Safer Test for Birth Defects Reported : Medicine: Researchers succeed in isolating and examining fetal cells from mothers’ blood.
In the first large-scale application of a new, non-invasive prenatal test for birth defects, Tennessee physicians have used fetal cells from the mothers’ bloodstreams to identify seven fetuses with chromosomal abnormalities among 69 pregnant women studied.
The chromosomal abnormalities were of the types that produce Down’s syndrome and other severely debilitating birth defects.
Researchers have high hopes for the new test, which uses sophisticated techniques to isolate the extremely rare fetal cells from the mother’s blood. “It opens up prenatal diagnosis to the whole population because there is no risk to the fetus,” said Dr. Sherman Elias of the University of Tennessee, primary author of the paper.
The more conventional prenatal tests--amniocentesis and chorionic villus sampling--both pose a small but significant risk to the fetus because a biopsy needle must be inserted into the womb.

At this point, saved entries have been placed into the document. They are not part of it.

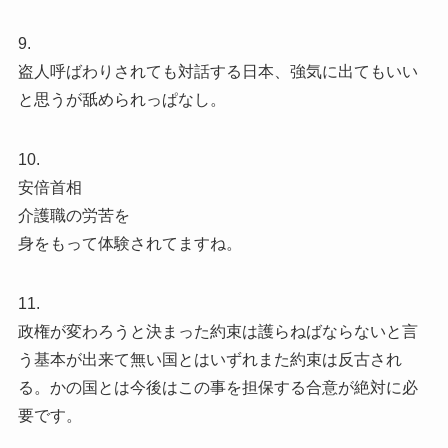
9.
盗人呼ばわりされても対話する日本、強気に出てもいい
と思うが舐められっぱなし。
10.
安倍首相
介護職の労苦を
身をもって体験されてますね。
11.
政権が変わろうと決まった約束は護らねばならないと言
う基本が出来て無い国とはいずれまた約束は反古され
る。かの国とは今後はこの事を担保する合意が絶対に必
要です。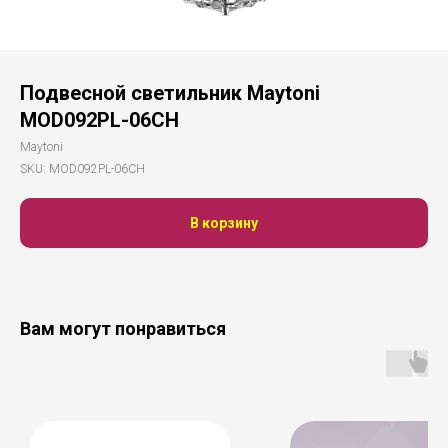
Подвесной светильник Maytoni
MOD092PL-06CH
Maytoni
SKU:
MOD092PL-06CH
В корзину
Вам могут понравиться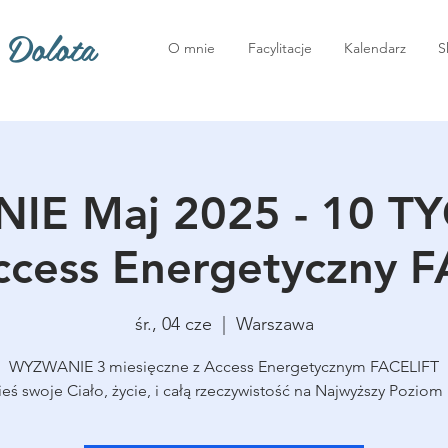
 Dolota
O mnie
Facylitacje
Kalendarz
S
E Maj 2025 - 10 T
ccess Energetyczny 
śr., 04 cze
  |  
Warszawa
WYZWANIE 3 miesięczne z Access Energetycznym FACELIFT
eś swoje Ciało, życie, i całą rzeczywistość na Najwyższy Poziom 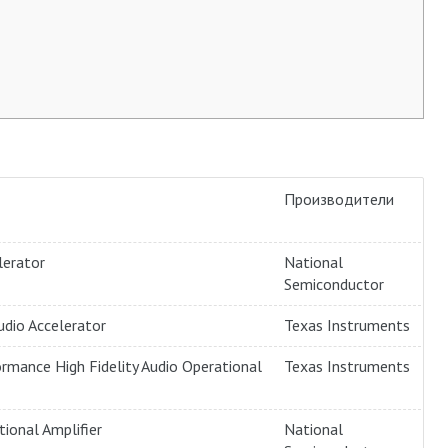
Производители
lerator
National
Semiconductor
dio Accelerator
Texas Instruments
mance High Fidelity Audio Operational
Texas Instruments
tional Amplifier
National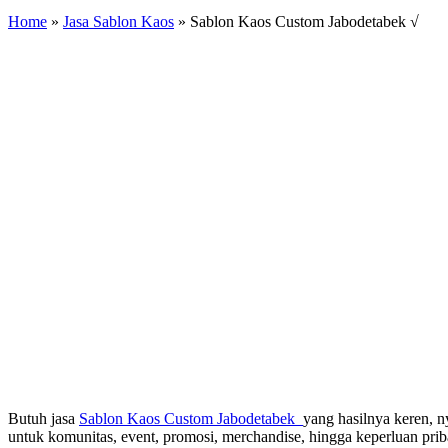
Home
»
Jasa Sablon Kaos
»
Sablon Kaos Custom Jabodetabek √
Butuh jasa
Sablon Kaos Custom Jabodetabek
yang hasilnya keren, 
untuk komunitas, event, promosi, merchandise, hingga keperluan prib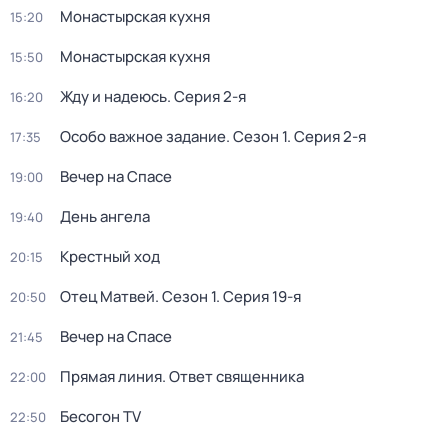
Монастырская кухня
15:20
Монастырская кухня
15:50
Жду и нaдeюсь
. Серия 2-я
16:20
Особо важное задание
. Сезон 1
. Серия 2-я
17:35
Вечер на Спасе
19:00
День ангела
19:40
Крестный ход
20:15
Отец Матвей
. Сезон 1
. Серия 19-я
20:50
Вечер на Спасе
21:45
Прямая линия. Ответ священника
22:00
Бесогон TV
22:50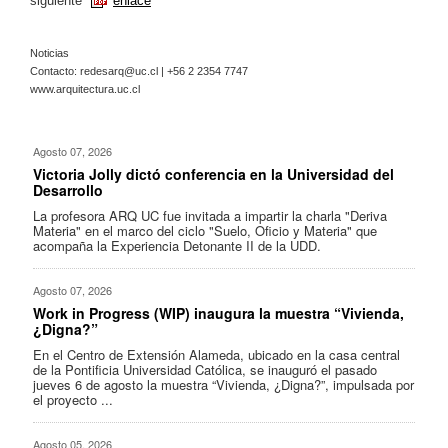
siguiente
enlace
Noticias
Contacto:
redesarq@uc.cl
| +56 2 2354 7747
www.arquitectura.uc.cl
Agosto 07, 2026
Victoria Jolly dictó conferencia en la Universidad del
Desarrollo
La profesora ARQ UC fue invitada a impartir la charla "Deriva
Materia" en el marco del ciclo "Suelo, Oficio y Materia" que
acompaña la Experiencia Detonante II de la UDD.
Agosto 07, 2026
Work in Progress (WIP) inaugura la muestra “Vivienda,
¿Digna?”
En el Centro de Extensión Alameda, ubicado en la casa central
de la Pontificia Universidad Católica, se inauguró el pasado
jueves 6 de agosto la muestra “Vivienda, ¿Digna?”, impulsada por
el proyecto ...
Agosto 05, 2026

For younger women, the risk from these procedures is greater than the risk of having a Down’s baby, so neither test is normally given to pregnant women under age 35. But 85% of Down’s babies are born to women under age 35.
The new technique, described Wednesday at a meeting of the American Society of Human Genetics in San Francisco, is so promising that the National Institutes of Health is organizing a nationwide trial in which the new method will be used on 3,000 pregnant women.
“This is not ready for use at your local doctor’s office yet, but we are ready to test it in much larger numbers of people,” said Dr. Diana W. Bianchi, a medical geneticist at Boston Children’s Hospital.
In a separate study reported at the San Francisco meeting, Dr. Wolfgang Holzgreve of the University of Munster in Germany reported that he had used the new technology to detect an abnormality called trisomy 18 in four pregnant women. Trisomy 18 produces low birth weight, congenital heart disease, severe retardation and a limited life span.
The new technology makes use of the fact that a very small number of fetal cells, particularly red and white blood cells, leak into the mother’s blood during the first and second trimesters of pregnancy. Such cells account for about one in every million cells in the mother’s blood. A typical blood sample used for genetic testing, about four teaspoons worth, contains about 200 fetal cells.
The presence of these fetal cells in the mother’s blood has been recognized for more than 100 years, but it has only been within the past five that researchers have devised ways to separate the fetal cells from the mother’s. The key is to identify proteins that are present on the surface of the fetal cells but not on the mother’s cells.
Molecular biologist Kathy Klinger and her colleagues at Genzyme Corp. in Cambridge, Mass., have developed specialized antibodies that recognize and bind to these fetal proteins. The antibodies are attached to a fluorescent dye that allows the cells to be identified by a high-speed, computerized cell sorter. This process, called fluorescent in situ hybridization, or FISH, takes about three hours.
Once separated from the mother’s blood, the fetal cells are then examined to determine whether they have the correct number of chromosomes, which contain the genetic blueprint for humans. This process takes another day or two.
So far, the researchers have studied primarily patients in which the fetal cells have an extra chromosome.
Researchers are not yet able to analyze for other genetic defects, however, because the fetal cells are still contaminated with the mother’s cells. If the mother is the carrier of a genetic disease, Bianchi said, the physician would not yet be able to determine if an observed genetic defect was in the cells of the mother or the fetus. The researchers contend, however, that the technique will be advanced enough so they will be able to completely remove all of the mother’s cells within another year or two.
In the forthcoming nationwide trial of the new technique, the investigators will study blood samples from high-risk women who are also undergoing conventional genetic screening so that the relative effectiveness of the two approaches can be compared.
“If it works in high-risk women, hopefully it will work in other women as well,” Bianchi said. And, added Bianchi, the FISH technique should not only be safer, but also faster and less expensive. Conventional genetic testing costs about $1,000 and may take two to six weeks. FISH screening should cost only a few hundred dollars and results could be available in three to four days.